Dicha atención psicosocial no solo se focaliza en el individuo, sino también en todo lo que está pasando en un entorno determinado. Así pues, Psicólogos sin fronteras trabaja a nivel multidisciplinar con trabajadoras sociales o con el sistema sanitario de salud para llegar también a las personas vulnerables, ya que, tal como alerta Díaz, "no se puede olvidar que muchas de las personas afectadas por la DANA ya eran vulnerables previamente, como la población migrante, por ejemplo, que, sin padrón, no podía acceder al sistema de ayudas".
Desde Psicólogas sin fronteras se hacía el acompañamiento necesario para esta población excluida, más teniendo en cuenta que, como explica Díaz, "a causa del crecimiento de los discursos de odio, muchas personas migrantes tienen miedo incluso de pedir ayuda". Muchas personas migrantes, de hecho, tuvieron que volverse a sus países de origen, y muchas otras siguen esperando, un año después, una cita para obtener el DNI, según denuncia Díaz.
Psicólogas sin fronteras, tal como se puede constatar en un informe publicado recientemente por la organización, estructuró la respuesta a la DANA en dos fases complementarias: una primera de atención en el terreno las semanas posteriores a la catástrofe, que se llevó a cabo en cinco municipios afectados (Paiporta, Sedaví, Benetússer, Massanassa y Chiva), que se alargó hasta diciembre y durante la cual se atendieron 302 casos, y una segunda, en marcha desde enero, con un dispositivo de atención psicosocial continuada focalizado en los municipios de Sedaví y Benetússer, con 115 casos, un promedio de seis sesiones por persona y 754 horas de atención individualizada.
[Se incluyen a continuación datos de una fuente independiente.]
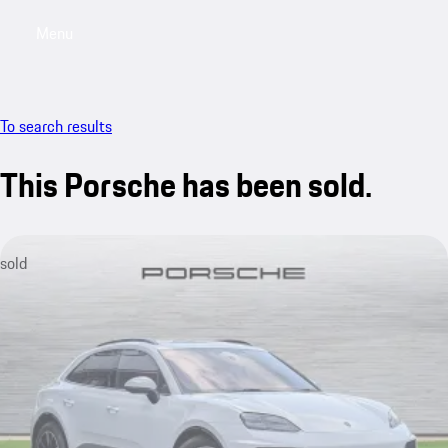
Menu
My saved searches, 0 searches saved
My sa
To search results
This Porsche has been sold.
sold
Así mismo, también se han atendido más de 1.000 personas telefónicamente.
Una sociedad traumatizada con un duelo colectivo
Finalmente, Mariló Gradolí, presidenta de la Associació de Víctimes de la DANA-29 d'octubre de 2024, señala que ya durante las primeras reuniones para poner en marcha la asociación surgió el problema de la salud mental como uno de los primeros para poner encima de la mesa, ya que "considerábamos que éramos y somos una sociedad traumatizada con un duelo colectivo que necesitábamos sanar desde el punto de vista psicoemocional".
Gradolí, de hecho, señala que "hay muchas personas que no salen en ningún listado de víctimas, pero que aquella noche lo pasaron francamente mal, personas que casi pierden la vida, que tuvieron que ser trasladadas a un hospital para salvarse, que vieron pasar por delante personas muertas, que tuvieron que ser rescatadas o que fueron ellas mismas las rescatadoras… muchísimas víctimas de aquella tragedia que no aparecen en ningún listado".
Gradolí también insiste en la naturaleza reparadora de la justicia y señala el carácter colectivo de las reivindicaciones también en materia de salud mental, ya que "nos ha afectado un desastre natural convertido en una tragedia humana por la gestión negligente y criminal de Carlos Mazón y de su equipo".